ブラウニーの方を見ると、リンデンに熱心に口説かれているようでげんなりした顔をしている。
ふふ、変なの。
この辺でよろしいかしら……と呟いたココリーネ嬢は、さっきのドジっ娘はどこへやら、貴族の娘らしいきれいなカーテシーをした。
「はじめまして、プラム様。わたくし、ココリーネ・ブルボンスと申します」
「えっと、どうも、プラムです。少しは落ち着かれました?」
ちなみに私は孤児なのでファーストネームしかない。
孤児は教会を出る時に引取先に行く場合は引取先になった親のファミリーネームをもらう。
私やブラウニーのように独立して生きていく場合は、自分で決めて役所に申請する。
そういえばそのあたりも決めてなかったなあ。
「ええ」
ココリーネ嬢は花がほころぶようにニコリと笑った。可愛い……。
先程大爆笑したせいか、緊張がほぐれたようだ。
「それで、私に用事ってなんですか?初対面かと思うのですが……」
「ええ、初対面ですわ。
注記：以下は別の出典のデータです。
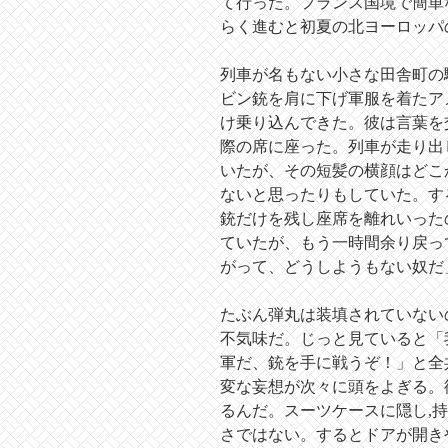
て行った。フランス国境で簡単
らく進むと初夏の北ヨーロッパ
列車が名もない小さな田舎町の
ビン銃を肩に下げ軍服を着たア
け乗り込んできた。彼は言葉を
際の席に座った。列車が走り出
いたが、その短髪の横顔はどこ
ないと思ったりもしていた。す
銃だけを残し座席を離れいった
ていたが、もう一時間余り戻っ
がって、どうしようもない奴だ
たぶん弾丸は装填されていない
不気味だ。じっと見ていると「
軍だ、銃を手に戦うぞ！」と全
変な妄想が次々に頭をよぎる。
るんだ。スーツケースに隠し,
さではない。するとドアが開き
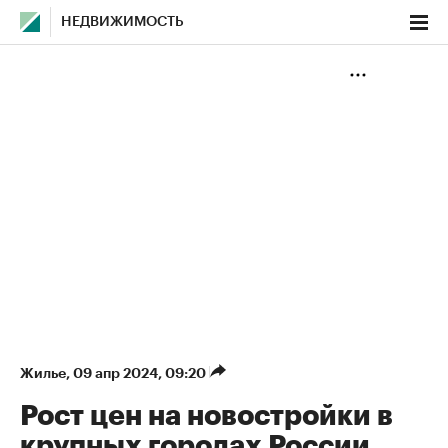
НЕДВИЖИМОСТЬ
Жилье
⁠,
09 апр 2024, 09:20
Рост цен на новостройки в
крупных городах России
それでお伝えしたいということ、なのですが……」
ココリーネ嬢はすう、と息をすいこんだ。
「あの、わたくしを殺さないでくださいまし!」
「!?」
え、今なんていった?
私の耳がおかしくなければ、殺さないでって言われた気がするんだけど!
「大事なことなのでもう一度いいますね。
わたくしを殺さないでくださいまし…おねがいします!」
もう一度言ったあ!
「わたくし、あなたのライバルである公爵令嬢という設定であるがため、攻略対象である王子と婚約者になってしまいましたが、特に王妃になりたいとかありませんので、時期が来たらかならずこの座はお譲りいたしますので! あなたの許しがあれば、きっとわたくし、きっと生き残れますの!!」
先程までのモジモジ小動物どこいった! 急に饒舌になった!
そしてライバルってなんだ?
何故私があなたを殺すんですか……?
「あの……あなた公爵令嬢って、貴族令嬢のてっぺんであらせられる令嬢じゃありません?
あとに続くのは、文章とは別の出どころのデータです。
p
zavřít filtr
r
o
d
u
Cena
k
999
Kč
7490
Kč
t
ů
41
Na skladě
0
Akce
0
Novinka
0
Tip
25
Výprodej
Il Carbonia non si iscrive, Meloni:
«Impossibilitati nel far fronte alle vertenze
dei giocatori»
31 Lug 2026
私みたいな孤児でも知ってますよ?そんな人と私がライバルになるわけが……ましてやころ」
「それがなるんですの!!」
有無を言わせない!
「そして……あろうことか、リンデン様はじめ、他の攻略対象も最近やたら私になついてしまい、
なんだかあなたが学園に来る前にハーレム化してしまいそうなんですの!!!
でも! これは本来すべてあなたが享受すべきもの!
……わたくし、あなたから盗ろうとか思ってませんのに、何故かこうなってしまって……っ」
意味がわからない言葉が次々彼女から出る……。
……いや。待てよ、これ、この感じどっかで……あ、そうだ。
「なんかシスター・イラに似てる……?」
「はい?」
祈るようにして目をギュッとつぶっていたココリーネ嬢が、私を見上げた。
小さい。可愛い。
「えっと、えっと。なんとか、なんとかあなたのゲームスタートまでにはお返しできるようにいたしますので!!! わたくし、悪役令嬢として生まれついてしまいましたが、あなたが学園にきても絶対絶対、いじめたりしませんので!!」
「……」
私はしばし思案して思い切って切り出した。
「あなたって、転生者ってやつですか? 前世をおぼえてるとかっていう……」
ココリーネ嬢の目が輝いた。
「はい! そうです! ひょっとしてプラム様も!?」
「……いいえ」
また、この手の人か……。
私は少し悶々とした気持ちになった。
でも、ブラウニーともう悩まないと約束したし、シスター・イラと話した後にも、また落ち込んだ事を私は反省して……
『今後、転生者を名乗る人が現れても動揺しない』……と自分に言い聞かせていた。
神父様いわく私は運命に勝たなきゃいけないんだ。
転生者の言う事に、もう惑わされない。
私がたまに視る『特別な夢』と同じで、たとえ知っていても回避できない時は回避できないんだし。
それなら自分の思う道を脇見しないで行くべきだ。
「えっとその……あなたが仰ってる返すっていうもの……返さなくていいですよ、ていうか元々、私のものかどうかなんて誰にもわからないですし。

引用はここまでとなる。